Dataset entries:
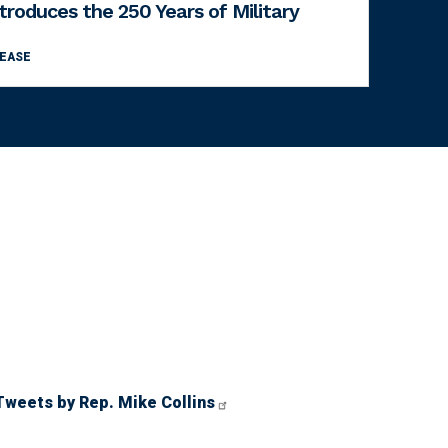
ntroduces the 250 Years of Military
LEASE
Tweets by Rep. Mike Collins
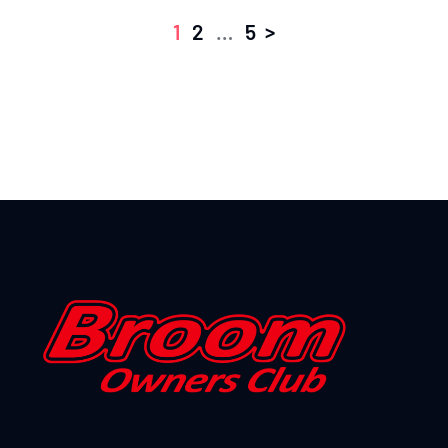
>
1
2
…
5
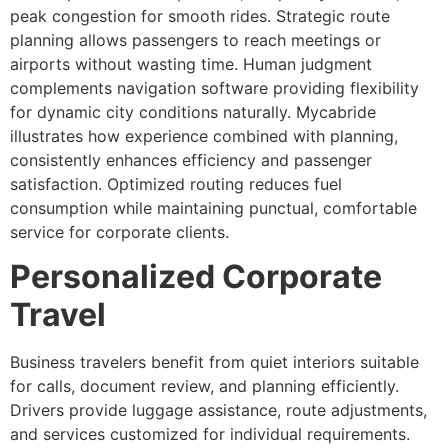
peak congestion for smooth rides. Strategic route
planning allows passengers to reach meetings or
airports without wasting time. Human judgment
complements navigation software providing flexibility
for dynamic city conditions naturally. Mycabride
illustrates how experience combined with planning,
consistently enhances efficiency and passenger
satisfaction. Optimized routing reduces fuel
consumption while maintaining punctual, comfortable
service for corporate clients.
Personalized Corporate
Travel
Business travelers benefit from quiet interiors suitable
for calls, document review, and planning efficiently.
Drivers provide luggage assistance, route adjustments,
and services customized for individual requirements.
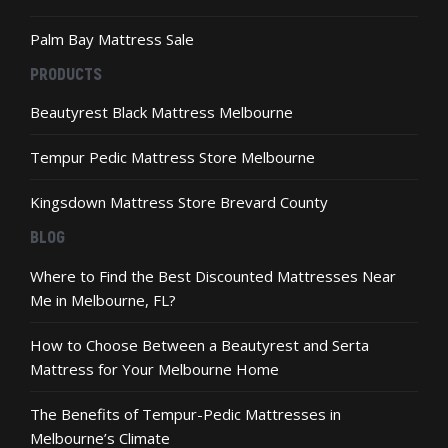
Palm Bay Mattress Sale
PRODUCTS
Beautyrest Black Mattress Melbourne
Tempur Pedic Mattress Store Melbourne
Kingsdown Mattress Store Brevard County
BLOG
Where to Find the Best Discounted Mattresses Near
Me in Melbourne, FL?
How to Choose Between a Beautyrest and Serta
Mattress for Your Melbourne Home
The Benefits of Tempur-Pedic Mattresses in
Melbourne’s Climate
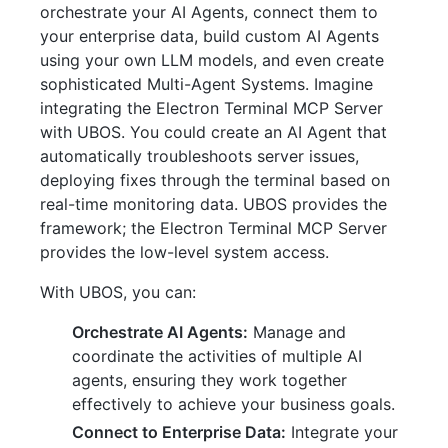
orchestrate your AI Agents, connect them to
your enterprise data, build custom AI Agents
using your own LLM models, and even create
sophisticated Multi-Agent Systems. Imagine
integrating the Electron Terminal MCP Server
with UBOS. You could create an AI Agent that
automatically troubleshoots server issues,
deploying fixes through the terminal based on
real-time monitoring data. UBOS provides the
framework; the Electron Terminal MCP Server
provides the low-level system access.
With UBOS, you can:
Orchestrate AI Agents:
Manage and
coordinate the activities of multiple AI
agents, ensuring they work together
effectively to achieve your business goals.
Connect to Enterprise Data:
Integrate your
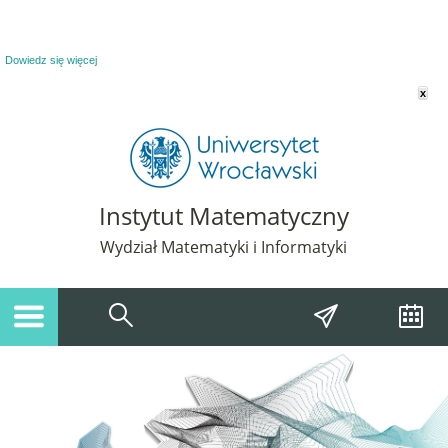
Powiadomienie o plikach cookie. Strona Instytut Matematyczny korzysta z plików
cookie. Pozostając na tej stronie, wyrażasz zgodę na korzystanie z plików cookie.
Dowiedz się więcej
x
Instytut Matematyczny
Wydział Matematyki i Informatyki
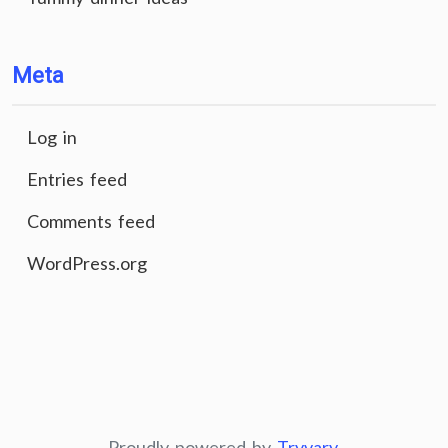
Meta
Log in
Entries feed
Comments feed
WordPress.org
Proudly powered by
Tryvary
.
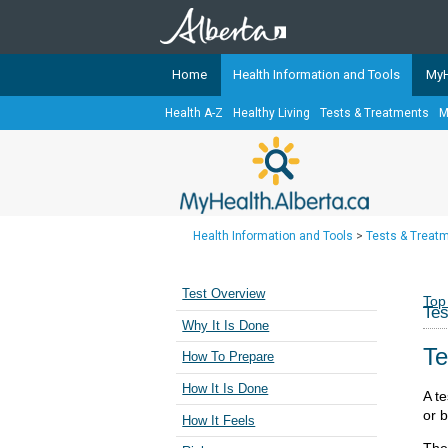
Home
Health Information and Tools
MyH
Health A-Z
Healthy Living
Tests & Treatments
M
The
MyHealth.Alberta.ca
Network 
Alberta-based partner organizati
Our partners are committed to he
that the 
Health Information and Tools
>
Tests & Treat
Ready or Not Alberta
Teaching Sexual Health
Test Overview
Top
Tes
Cancer Care Alberta
Why It Is Done
Te
How To Prepare
How It Is Done
A te
or 
How It Feels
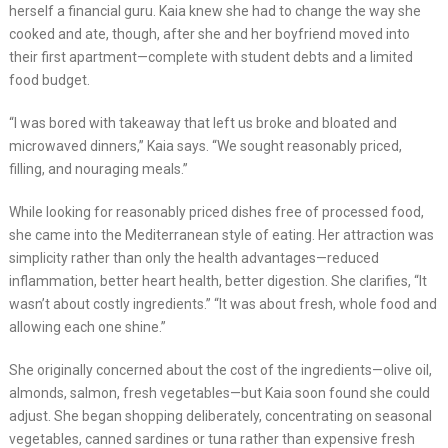
herself a financial guru. Kaia knew she had to change the way she
cooked and ate, though, after she and her boyfriend moved into
their first apartment—complete with student debts and a limited
food budget.
“I was bored with takeaway that left us broke and bloated and
microwaved dinners,” Kaia says. “We sought reasonably priced,
filling, and nouraging meals.”
While looking for reasonably priced dishes free of processed food,
she came into the Mediterranean style of eating. Her attraction was
simplicity rather than only the health advantages—reduced
inflammation, better heart health, better digestion. She clarifies, “It
wasn’t about costly ingredients.” “It was about fresh, whole food and
allowing each one shine.”
She originally concerned about the cost of the ingredients—olive oil,
almonds, salmon, fresh vegetables—but Kaia soon found she could
adjust. She began shopping deliberately, concentrating on seasonal
vegetables, canned sardines or tuna rather than expensive fresh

Directions for this task:
The word "Kaia" appears in some lines of the data. Copy every one of those lines.

Output of the exercise:
herself a financial guru. Kaia knew she had to change the way she
microwaved dinners,” Kaia says. “We sought reasonably priced,
almonds, salmon, fresh vegetables—but Kaia soon found she could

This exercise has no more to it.